When I read King’s novel, I really enjoyed it. When I heard that it was being made into a film and who was involved in it’s production I did not fear the result. I knew that in Goldman and Kasdan’s hands that this could be one of the great Stephen King adaptations. While about thirty of his books have been made into films, only a handful of them are actually worth watching. Aside from King’s own adaptation of his most famous work, The Stand, the other milestone in his adaptations is Misery. The film, which won Kathy Bates the Oscar for best actress in 1990, is one of the most chilling horror films ever produced. The reason for this is the way Goldman depicts King’s gore and violence.

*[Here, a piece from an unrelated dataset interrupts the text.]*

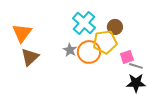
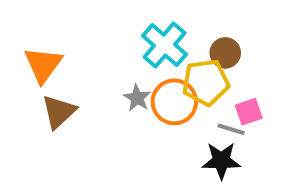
gray line: (136, 66) -> (231, 129), moved
black star: (136, 83) -> (221, 161), moved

He leaves most of it up to the audience’s imagination, using Hitchcockian techniques and reaction shots to form the horror instead of graphic images.

Dreamcatcher, while it is more graphic than Misery, lacks most of the graphic scenes from the novel. Instead, Goldman puts the horror on the abilities of the actors to be scared and thus influence the audience with their performances. This also lends more realism to the story, making it more about people and reactions than events. Watching Goldman and Kasdan’s work and noting the incredible actors involved with this project I think one of the most terrifying and well produced Stephen King adaptations will be hitting theaters this spring.”